___ Extracted entries

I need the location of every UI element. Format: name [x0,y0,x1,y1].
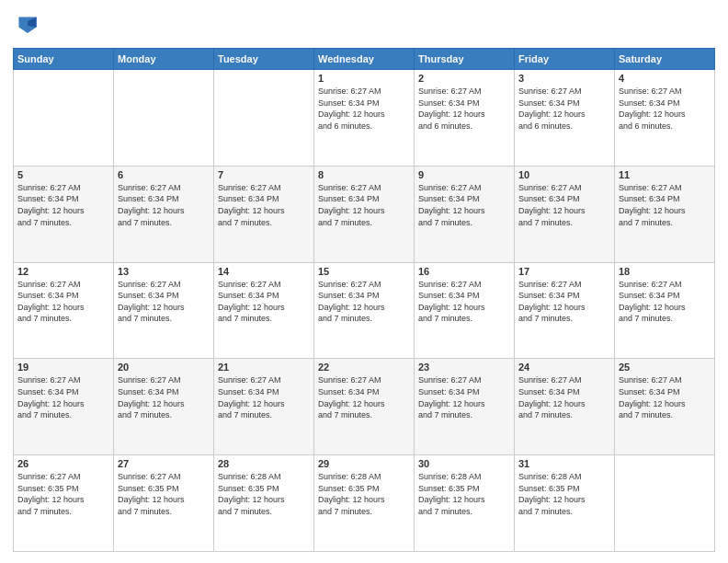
day-info: Sunrise: 6:27 AM Sunset: 6:34 PM Dayligh… [118,374,210,420]
calendar-week-1: 1Sunrise: 6:27 AM Sunset: 6:34 PM Daylig… [14,70,715,167]
calendar-cell: 20Sunrise: 6:27 AM Sunset: 6:34 PM Dayli… [114,359,214,455]
day-info: Sunrise: 6:27 AM Sunset: 6:34 PM Dayligh… [518,86,610,132]
calendar-week-3: 12Sunrise: 6:27 AM Sunset: 6:34 PM Dayli… [14,262,715,359]
day-number: 30 [418,458,510,469]
day-info: Sunrise: 6:27 AM Sunset: 6:34 PM Dayligh… [318,279,410,325]
calendar-cell: 18Sunrise: 6:27 AM Sunset: 6:34 PM Dayli… [615,262,715,359]
column-header-monday: Monday [114,49,214,70]
calendar-cell: 24Sunrise: 6:27 AM Sunset: 6:34 PM Dayli… [515,359,615,455]
day-number: 25 [619,362,711,373]
day-info: Sunrise: 6:27 AM Sunset: 6:34 PM Dayligh… [218,374,310,420]
calendar-cell [14,70,114,167]
day-number: 28 [218,458,310,469]
day-info: Sunrise: 6:27 AM Sunset: 6:34 PM Dayligh… [17,279,109,325]
day-number: 11 [619,169,711,180]
calendar-cell [615,455,715,552]
calendar-cell: 9Sunrise: 6:27 AM Sunset: 6:34 PM Daylig… [415,166,515,262]
day-number: 13 [118,266,210,277]
calendar-cell [114,70,214,167]
day-number: 20 [118,362,210,373]
calendar-cell: 6Sunrise: 6:27 AM Sunset: 6:34 PM Daylig… [114,166,214,262]
day-info: Sunrise: 6:27 AM Sunset: 6:34 PM Dayligh… [418,374,510,420]
generalblue-logo-icon [13,11,42,40]
calendar-header-row: SundayMondayTuesdayWednesdayThursdayFrid… [14,49,715,70]
calendar-cell: 13Sunrise: 6:27 AM Sunset: 6:34 PM Dayli… [114,262,214,359]
day-number: 10 [518,169,610,180]
day-number: 16 [418,266,510,277]
day-number: 23 [418,362,510,373]
day-number: 8 [318,169,410,180]
calendar-cell: 4Sunrise: 6:27 AM Sunset: 6:34 PM Daylig… [615,70,715,167]
day-number: 19 [17,362,109,373]
day-number: 31 [518,458,610,469]
calendar-cell: 23Sunrise: 6:27 AM Sunset: 6:34 PM Dayli… [415,359,515,455]
calendar-cell: 21Sunrise: 6:27 AM Sunset: 6:34 PM Dayli… [214,359,314,455]
calendar-week-4: 19Sunrise: 6:27 AM Sunset: 6:34 PM Dayli… [14,359,715,455]
calendar-cell [214,70,314,167]
calendar-cell: 11Sunrise: 6:27 AM Sunset: 6:34 PM Dayli… [615,166,715,262]
calendar-cell: 30Sunrise: 6:28 AM Sunset: 6:35 PM Dayli… [415,455,515,552]
calendar-cell: 5Sunrise: 6:27 AM Sunset: 6:34 PM Daylig… [14,166,114,262]
day-info: Sunrise: 6:27 AM Sunset: 6:34 PM Dayligh… [619,86,711,132]
day-info: Sunrise: 6:27 AM Sunset: 6:34 PM Dayligh… [318,374,410,420]
day-info: Sunrise: 6:27 AM Sunset: 6:34 PM Dayligh… [418,86,510,132]
day-info: Sunrise: 6:27 AM Sunset: 6:34 PM Dayligh… [518,374,610,420]
page: SundayMondayTuesdayWednesdayThursdayFrid… [0,0,728,563]
day-info: Sunrise: 6:27 AM Sunset: 6:34 PM Dayligh… [619,279,711,325]
day-info: Sunrise: 6:27 AM Sunset: 6:34 PM Dayligh… [218,279,310,325]
day-info: Sunrise: 6:27 AM Sunset: 6:34 PM Dayligh… [17,182,109,228]
day-info: Sunrise: 6:27 AM Sunset: 6:34 PM Dayligh… [318,86,410,132]
day-number: 4 [619,73,711,84]
day-number: 3 [518,73,610,84]
calendar-week-5: 26Sunrise: 6:27 AM Sunset: 6:35 PM Dayli… [14,455,715,552]
calendar-cell: 31Sunrise: 6:28 AM Sunset: 6:35 PM Dayli… [515,455,615,552]
calendar-cell: 1Sunrise: 6:27 AM Sunset: 6:34 PM Daylig… [314,70,415,167]
calendar-cell: 22Sunrise: 6:27 AM Sunset: 6:34 PM Dayli… [314,359,415,455]
day-number: 12 [17,266,109,277]
day-info: Sunrise: 6:27 AM Sunset: 6:35 PM Dayligh… [118,471,210,517]
column-header-sunday: Sunday [14,49,114,70]
day-info: Sunrise: 6:27 AM Sunset: 6:34 PM Dayligh… [118,182,210,228]
day-number: 17 [518,266,610,277]
column-header-thursday: Thursday [415,49,515,70]
day-info: Sunrise: 6:28 AM Sunset: 6:35 PM Dayligh… [518,471,610,517]
day-number: 7 [218,169,310,180]
day-number: 29 [318,458,410,469]
day-number: 1 [318,73,410,84]
day-number: 21 [218,362,310,373]
header [13,11,715,40]
calendar-cell: 26Sunrise: 6:27 AM Sunset: 6:35 PM Dayli… [14,455,114,552]
column-header-friday: Friday [515,49,615,70]
calendar-cell: 8Sunrise: 6:27 AM Sunset: 6:34 PM Daylig… [314,166,415,262]
calendar-cell: 19Sunrise: 6:27 AM Sunset: 6:34 PM Dayli… [14,359,114,455]
calendar-cell: 7Sunrise: 6:27 AM Sunset: 6:34 PM Daylig… [214,166,314,262]
day-info: Sunrise: 6:27 AM Sunset: 6:34 PM Dayligh… [118,279,210,325]
day-number: 27 [118,458,210,469]
column-header-saturday: Saturday [615,49,715,70]
column-header-wednesday: Wednesday [314,49,415,70]
calendar-cell: 2Sunrise: 6:27 AM Sunset: 6:34 PM Daylig… [415,70,515,167]
day-info: Sunrise: 6:27 AM Sunset: 6:34 PM Dayligh… [318,182,410,228]
day-number: 18 [619,266,711,277]
day-info: Sunrise: 6:28 AM Sunset: 6:35 PM Dayligh… [318,471,410,517]
calendar-cell: 3Sunrise: 6:27 AM Sunset: 6:34 PM Daylig… [515,70,615,167]
calendar-cell: 27Sunrise: 6:27 AM Sunset: 6:35 PM Dayli… [114,455,214,552]
day-info: Sunrise: 6:27 AM Sunset: 6:34 PM Dayligh… [619,374,711,420]
calendar-cell: 14Sunrise: 6:27 AM Sunset: 6:34 PM Dayli… [214,262,314,359]
calendar-cell: 17Sunrise: 6:27 AM Sunset: 6:34 PM Dayli… [515,262,615,359]
day-number: 24 [518,362,610,373]
day-info: Sunrise: 6:27 AM Sunset: 6:34 PM Dayligh… [17,374,109,420]
day-info: Sunrise: 6:28 AM Sunset: 6:35 PM Dayligh… [418,471,510,517]
day-number: 26 [17,458,109,469]
calendar-cell: 10Sunrise: 6:27 AM Sunset: 6:34 PM Dayli… [515,166,615,262]
day-info: Sunrise: 6:27 AM Sunset: 6:35 PM Dayligh… [17,471,109,517]
calendar-cell: 28Sunrise: 6:28 AM Sunset: 6:35 PM Dayli… [214,455,314,552]
day-info: Sunrise: 6:27 AM Sunset: 6:34 PM Dayligh… [518,182,610,228]
calendar-table: SundayMondayTuesdayWednesdayThursdayFrid… [13,48,715,552]
day-number: 9 [418,169,510,180]
day-info: Sunrise: 6:27 AM Sunset: 6:34 PM Dayligh… [518,279,610,325]
column-header-tuesday: Tuesday [214,49,314,70]
calendar-cell: 12Sunrise: 6:27 AM Sunset: 6:34 PM Dayli… [14,262,114,359]
day-info: Sunrise: 6:27 AM Sunset: 6:34 PM Dayligh… [619,182,711,228]
day-number: 22 [318,362,410,373]
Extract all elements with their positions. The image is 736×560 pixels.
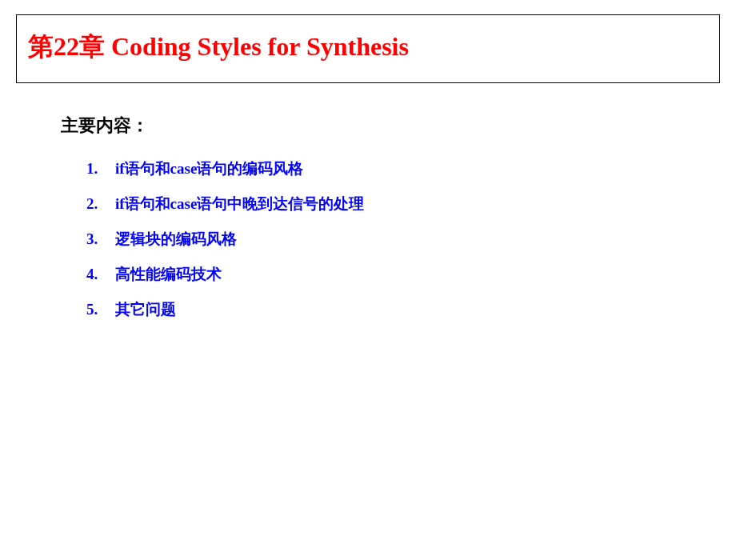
list-number: 2. xyxy=(86,195,115,213)
list-text: 高性能编码技术 xyxy=(115,264,222,285)
page-title: 第22章 Coding Styles for Synthesis xyxy=(28,30,708,65)
list-text: if语句和case语句的编码风格 xyxy=(115,158,303,179)
list-text: 逻辑块的编码风格 xyxy=(115,229,237,250)
list-item: 2. if语句和case语句中晚到达信号的处理 xyxy=(86,194,720,214)
list-number: 4. xyxy=(86,266,115,283)
content-list: 1. if语句和case语句的编码风格 2. if语句和case语句中晚到达信号… xyxy=(61,158,720,320)
list-item: 4. 高性能编码技术 xyxy=(86,264,720,285)
list-item: 3. 逻辑块的编码风格 xyxy=(86,229,720,250)
list-item: 1. if语句和case语句的编码风格 xyxy=(86,158,720,179)
list-text: if语句和case语句中晚到达信号的处理 xyxy=(115,194,364,214)
list-text: 其它问题 xyxy=(115,299,176,320)
list-number: 1. xyxy=(86,160,115,178)
content-area: 主要内容： 1. if语句和case语句的编码风格 2. if语句和case语句… xyxy=(16,114,720,320)
list-number: 3. xyxy=(86,230,115,248)
title-box: 第22章 Coding Styles for Synthesis xyxy=(16,14,720,83)
subtitle: 主要内容： xyxy=(61,114,720,138)
list-number: 5. xyxy=(86,301,115,318)
list-item: 5. 其它问题 xyxy=(86,299,720,320)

______

What is required:
Filter the lines above, keeping each one that contains the string "高性能编码技术".

Solution for this task:
list-text: 高性能编码技术 xyxy=(115,264,222,285)
list-item: 4. 高性能编码技术 xyxy=(86,264,720,285)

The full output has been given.